• [PROBLEM STATEMENT]
Please give back only the lines below from the one containing "[share on Instagram] (1012, 1773)" to the one containing "Comics (350, 72)", each repeated word for word, both ends included.

(Saved entries)
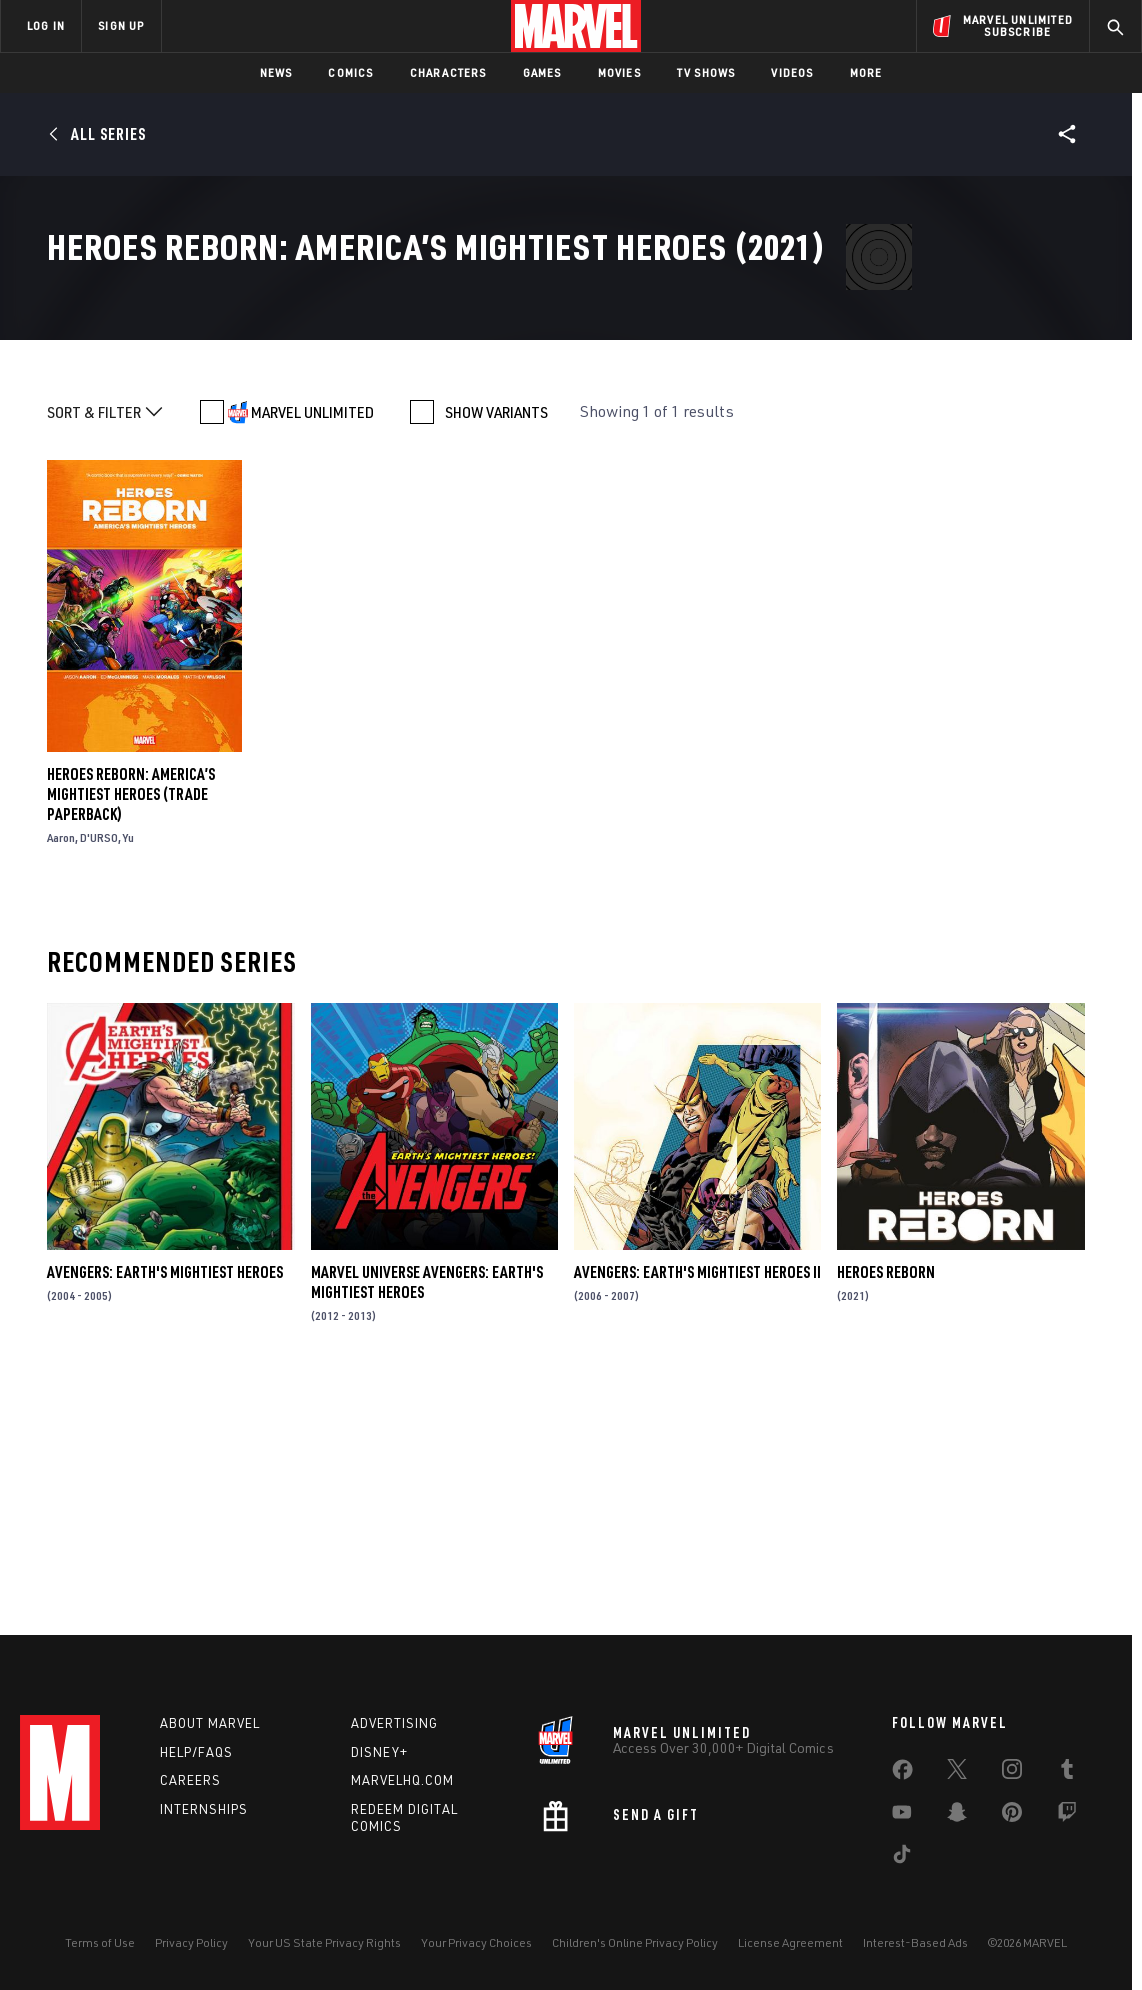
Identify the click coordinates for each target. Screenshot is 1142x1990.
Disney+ (379, 1752)
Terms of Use (100, 1942)
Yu (128, 1076)
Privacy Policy (191, 1942)
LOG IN (46, 25)
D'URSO (99, 1076)
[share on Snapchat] (957, 1816)
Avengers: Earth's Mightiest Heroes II (697, 1512)
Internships (204, 1809)
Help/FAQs (196, 1752)
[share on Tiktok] (902, 1858)
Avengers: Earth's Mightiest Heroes (165, 1512)
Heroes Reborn (886, 1512)
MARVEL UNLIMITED (312, 651)
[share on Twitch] (1067, 1816)
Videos (792, 72)
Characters (448, 72)
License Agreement (790, 1942)
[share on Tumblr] (1067, 1773)
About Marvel (210, 1723)
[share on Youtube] (902, 1816)
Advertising (394, 1723)
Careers (190, 1780)
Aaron (61, 1076)
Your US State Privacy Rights (324, 1942)
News (276, 72)
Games (542, 72)
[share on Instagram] (1012, 1773)
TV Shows (706, 72)
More (866, 72)
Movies (619, 72)
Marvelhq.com (402, 1780)
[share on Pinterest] (1012, 1816)
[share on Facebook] (902, 1774)
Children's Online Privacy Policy (635, 1942)
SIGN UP (121, 25)
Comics (350, 72)
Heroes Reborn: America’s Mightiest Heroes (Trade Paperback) (131, 1033)
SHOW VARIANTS (496, 651)
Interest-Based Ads (915, 1942)
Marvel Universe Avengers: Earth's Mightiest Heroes (427, 1522)
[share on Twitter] (957, 1773)
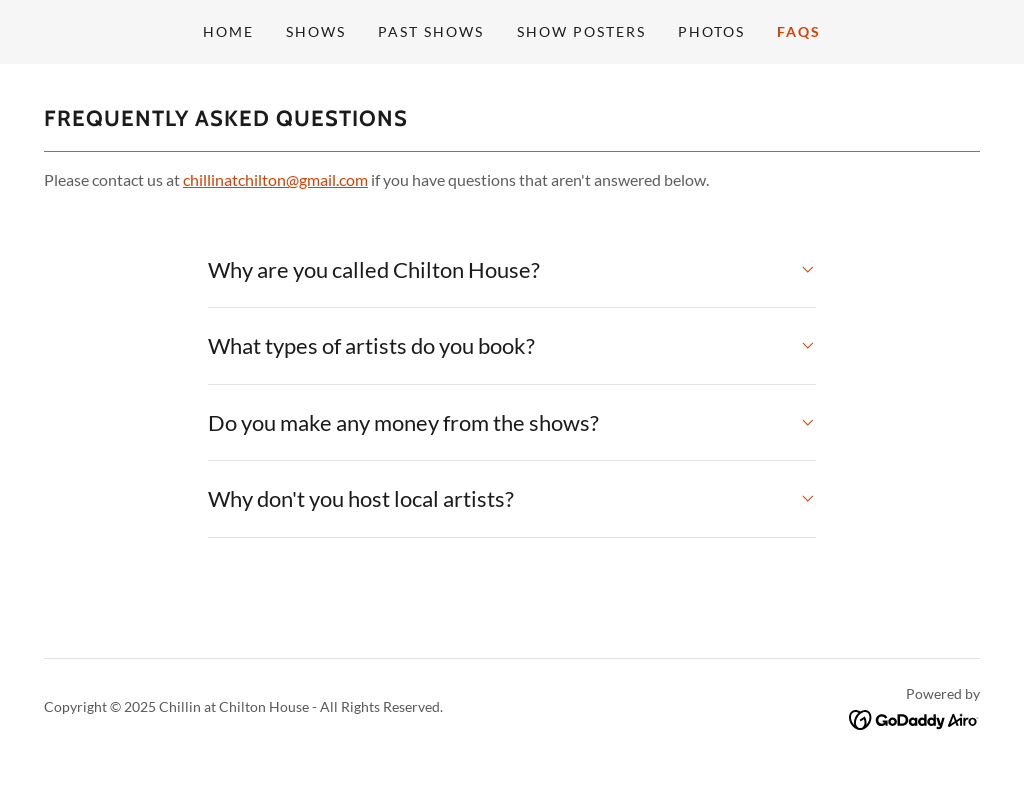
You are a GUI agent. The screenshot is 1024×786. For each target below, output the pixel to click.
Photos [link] (711, 31)
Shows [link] (316, 31)
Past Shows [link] (431, 31)
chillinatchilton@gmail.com (275, 179)
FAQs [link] (799, 31)
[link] (914, 717)
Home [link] (228, 31)
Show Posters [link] (581, 31)
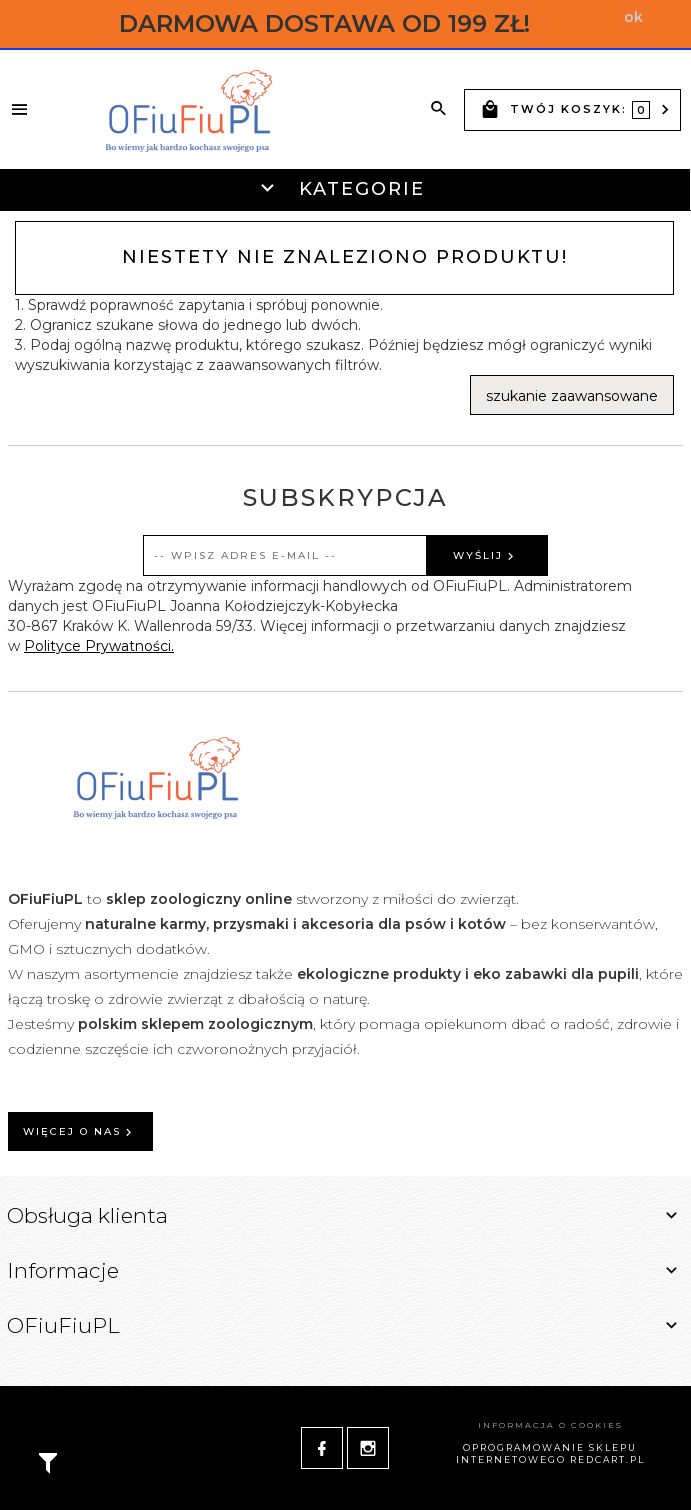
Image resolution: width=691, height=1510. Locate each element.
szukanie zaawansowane (572, 396)
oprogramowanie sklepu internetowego (547, 1454)
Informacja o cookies (550, 1425)
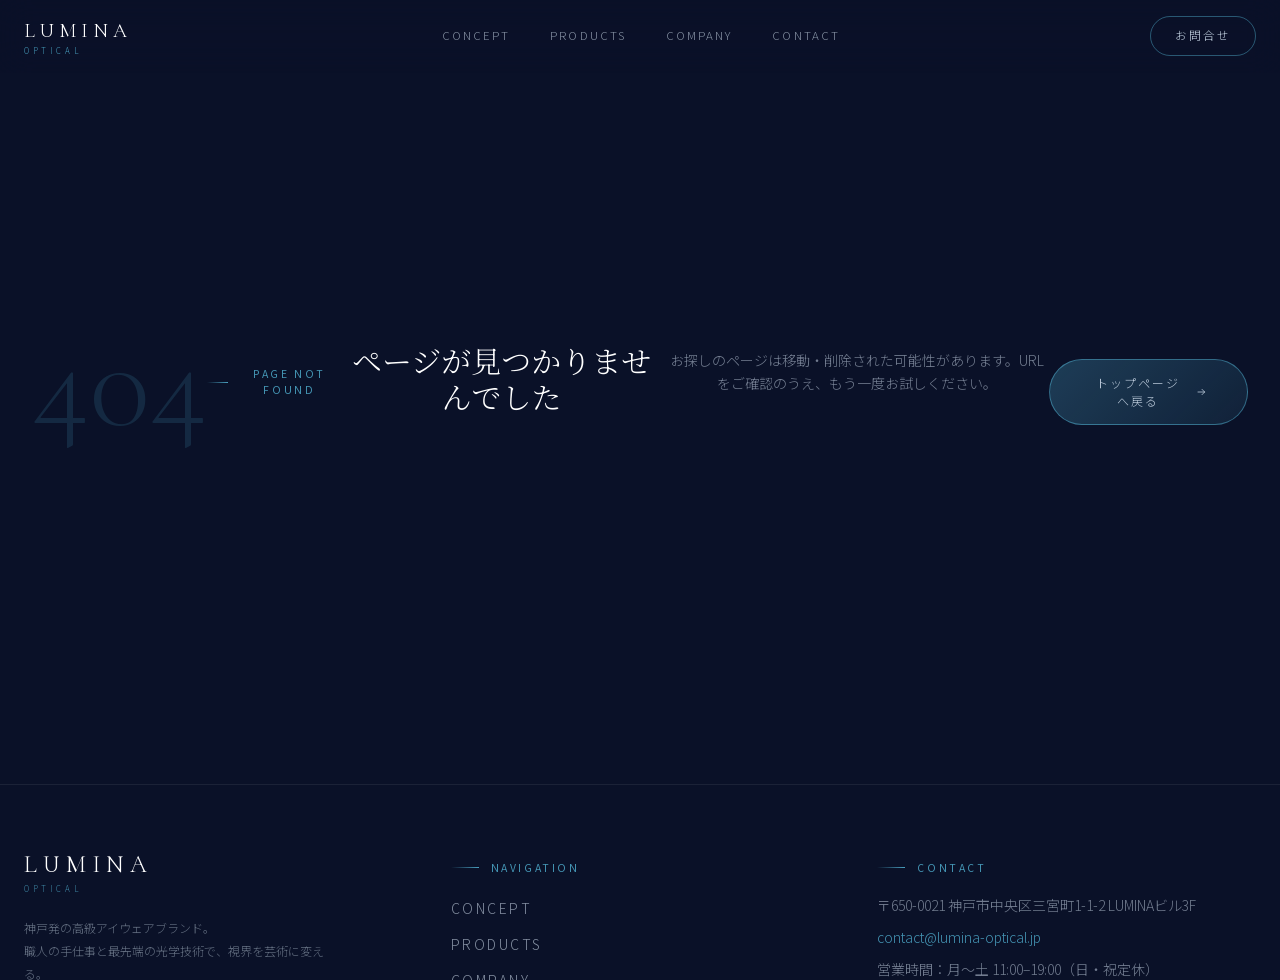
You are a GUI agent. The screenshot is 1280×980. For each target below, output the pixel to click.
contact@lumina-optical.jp (959, 937)
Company (699, 35)
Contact (806, 35)
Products (588, 35)
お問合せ (1203, 35)
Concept (476, 35)
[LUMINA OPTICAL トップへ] (78, 36)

• [RESPONSE]
[share on Instagram] (1012, 1773)
TV Shows (706, 72)
More (866, 72)
Movies (619, 72)
Marvelhq.com (402, 1780)
[share on Pinterest] (1012, 1816)
[share on Facebook] (902, 1774)
Children's Online Privacy Policy (635, 1942)
SIGN UP (121, 25)
Comics (350, 72)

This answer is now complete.